The Brussels citizen’s committee tackled homelessness for its next issue, voting on 10 specific recommendations aimed at converting vacant buildings into housing options, as well as additional recommendations aimed at preventing homelessness in the first place.
One of the prevention-focused recommendations was to automatically grant social rights.
“It was impressive to see how all participants immersed themselves in the subject in such a short time and made recommendations to tackle homelessness at its core,” said Arnaud Verstraete (Groen), one of the members of parliament who also took part in the committee.
“It is now up to the parliament and the government to translate the recommendations into policy.”
The citizen committee consists of 45 randomly-selected residents of the Belgian capital (including non-Belgians) and 15 members of parliament who meet regularly on weekends to deliberate city issues.
Many of their recommendations for addressing the homelessness crisis the city is facing involve utilising empty buildings for housing people without a roof over their head, something towards which the Brussels government has already agreed to put funding.
Around 500 people will benefit from that housing, amid increasing rates of squatting (temporary occupation of vacant buildings) that stem from a shortage of affordable housing and the migration crisis that’s hit the Belgian capital in recent years, two factors that have been made worse as a result of the Covid-19 pandemic.
“The citizens’ committee sees many possibilities to house people in empty buildings in Brussels. There was a great awareness that a roof over one’s head is essential to get one’s life back on track,” said Verstraete.
One of the recommendations proposed is that after six months, taxes should be levied on empty buildings, and after 12 months the building should be made available to a social rental agency.
The committee also voted in favour of a proposal to convert vacant office buildings into permanent or temporary modular housing more quickly.
In terms of prevention measures, debate was had over aspects including access to the labour market, strengthening of debt mediation and access to psychological assistance, for example through better reimbursement.
“When someone becomes homeless, it is often the result of a series of misfortunes,” said Verstraete.

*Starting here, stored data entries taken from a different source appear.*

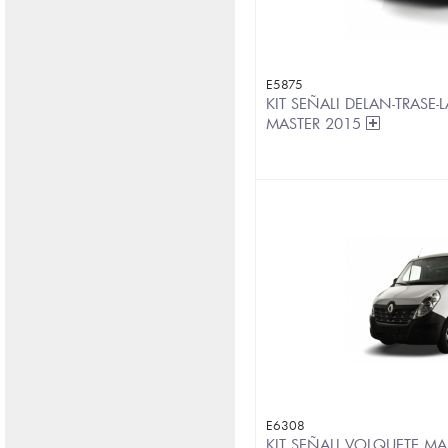
E5875
KIT SEÑALI DELAN-TRASE-L
MASTER 2015
E6308
KIT SEÑALI VOLQUETE MA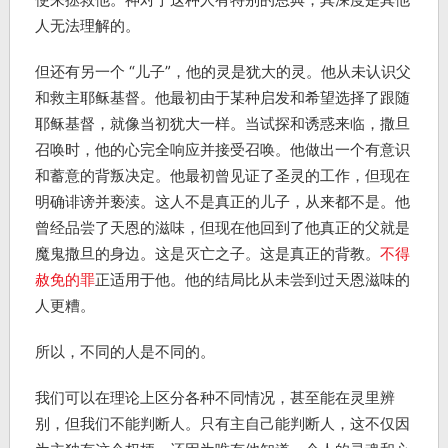
人无法理解的。
但还有另一个 “儿子”，他的灵是犹大的灵。他从未认识父
和救主耶稣基督。他最初由于某种启发和希望选择了跟随
耶稣基督，就像当初犹大一样。当试探和诱惑来临，撒旦
召唤时，他的心完全响应并接受召唤。他做出一个有意识
和蓄意的背叛决定。他最初曾见证了圣灵的工作，但现在
明确诽谤并亵渎。这人不是真正的儿子，从来都不是。他
曾经品尝了天恩的滋味，但现在他回到了他真正的父就是
魔鬼撒旦的身边。这是灭亡之子。这是真正的背教。
不得
赦免的罪
正适用于他。他的结局比从未尝到过天恩滋味的
人更糟。
所以，不同的人是不同的。
我们可以在理论上区分各种不同情况，甚至能在灵里辨
别，但我们不能判断人。只有主自己能判断人，这不仅因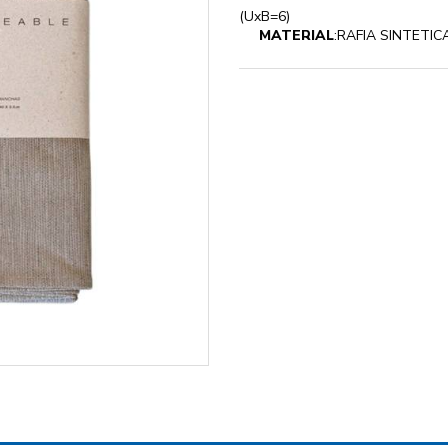
(UxB=6)
MATERIAL
:RAFIA SINTETIC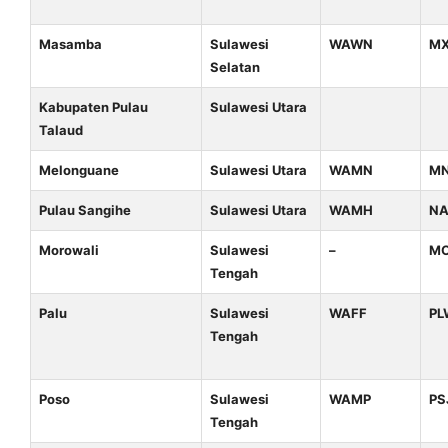
Masamba
Sulawesi
WAWN
M
Selatan
Kabupaten Pulau
Sulawesi Utara
Talaud
Melonguane
Sulawesi Utara
WAMN
M
Pulau Sangihe
Sulawesi Utara
WAMH
N
Morowali
Sulawesi
–
M
Tengah
Palu
Sulawesi
WAFF
PL
Tengah
Poso
Sulawesi
WAMP
PS
Tengah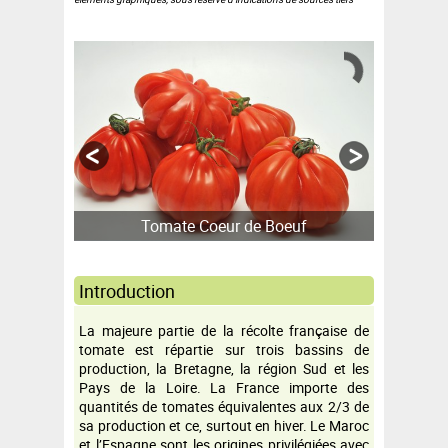
Tomate Coeur de Boeuf
Introduction
La majeure partie de la récolte française de
tomate est répartie sur trois bassins de
production, la Bretagne, la région Sud et les
Pays de la Loire. La France importe des
quantités de tomates équivalentes aux 2/3 de
sa production et ce, surtout en hiver. Le Maroc
et l’Espagne sont les origines privilégiées avec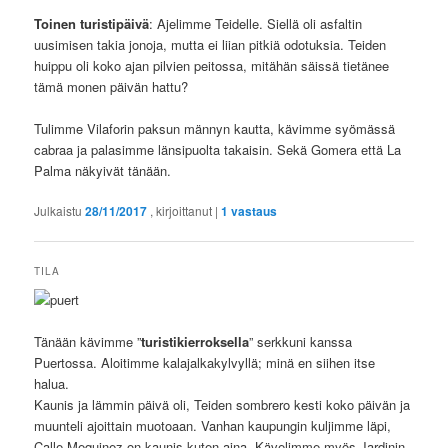
Toinen turistipäivä
: Ajelimme Teidelle. Siellä oli asfaltin
uusimisen takia jonoja, mutta ei liian pitkiä odotuksia. Teiden
huippu oli koko ajan pilvien peitossa, mitähän säissä tietänee
tämä monen päivän hattu?
Tulimme Vilaforin paksun männyn kautta, kävimme syömässä
cabraa ja palasimme länsipuolta takaisin. Sekä Gomera että La
Palma näkyivät tänään.
Julkaistu
28/11/2017
, kirjoittanut
|
1
vastaus
TILA
Tänään kävimme ”
turistikierroksella
” serkkuni kanssa
Puertossa. Aloitimme kalajalkakylvyllä; minä en siihen itse
halua.
Kaunis ja lämmin päivä oli, Teiden sombrero kesti koko päivän ja
muunteli ajoittain muotoaan. Vanhan kaupungin kuljimme läpi,
Calle Mequinez on kaunis kuten aina. Kävelimme myös Jardinin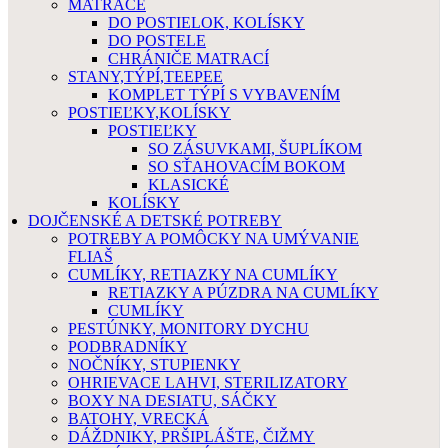
MATRACE
DO POSTIELOK, KOLÍSKY
DO POSTELE
CHRÁNIČE MATRACÍ
STANY,TÝPÍ,TEEPEE
KOMPLET TÝPÍ S VYBAVENÍM
POSTIEĽKY,KOLÍSKY
POSTIEĽKY
SO ZÁSUVKAMI, ŠUPLÍKOM
SO SŤAHOVACÍM BOKOM
KLASICKÉ
KOLÍSKY
DOJČENSKÉ A DETSKÉ POTREBY
POTREBY A POMÔCKY NA UMÝVANIE
FLIAŠ
CUMLÍKY, RETIAZKY NA CUMLÍKY
RETIAZKY A PÚZDRA NA CUMLÍKY
CUMLÍKY
PESTÚNKY, MONITORY DYCHU
PODBRADNÍKY
NOČNÍKY, STUPIENKY
OHRIEVACE LAHVI, STERILIZATORY
BOXY NA DESIATU, SÁČKY
BATOHY, VRECKÁ
DÁŽDNIKY, PRŠIPLÁŠTE, ČIŽMY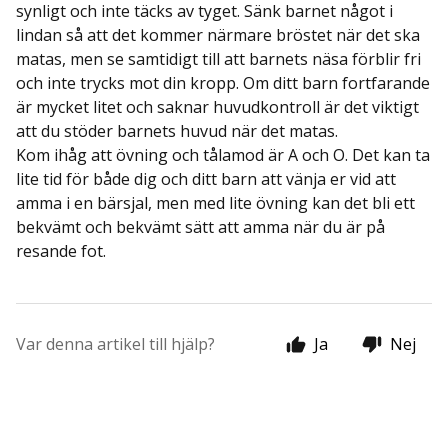
synligt och inte täcks av tyget. Sänk barnet något i
lindan så att det kommer närmare bröstet när det ska
matas, men se samtidigt till att barnets näsa förblir fri
och inte trycks mot din kropp. Om ditt barn fortfarande
är mycket litet och saknar huvudkontroll är det viktigt
att du stöder barnets huvud när det matas.
Kom ihåg att övning och tålamod är A och O. Det kan ta
lite tid för både dig och ditt barn att vänja er vid att
amma i en bärsjal, men med lite övning kan det bli ett
bekvämt och bekvämt sätt att amma när du är på
resande fot.
Var denna artikel till hjälp?
Ja
Nej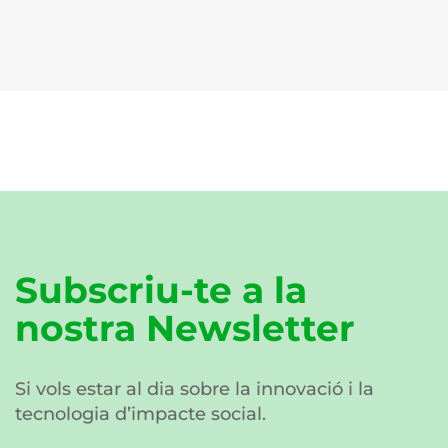
Subscriu-te a la
nostra Newsletter
Si vols estar al dia sobre la innovació i la
tecnologia d’impacte social.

“The citizens’ committee recognised this and made concrete proposals to offer help and support at the smallest signs, in order to prevent a waterfall towards homelessness.”
The citizens’ committee also voted in favour of the automatic granting of social rights.
“With the automatic granting of social, individualised rights, we can save people a lot of administration and the accompanying stress,” Verstraete said, adding that many people currently aren’t aware of their rights and therefore miss out on services to which they’re entitled.
The past few weekends of meetings comprised the second session of the Brussels citizens’ committee, which gathers at the Brussels Parliament.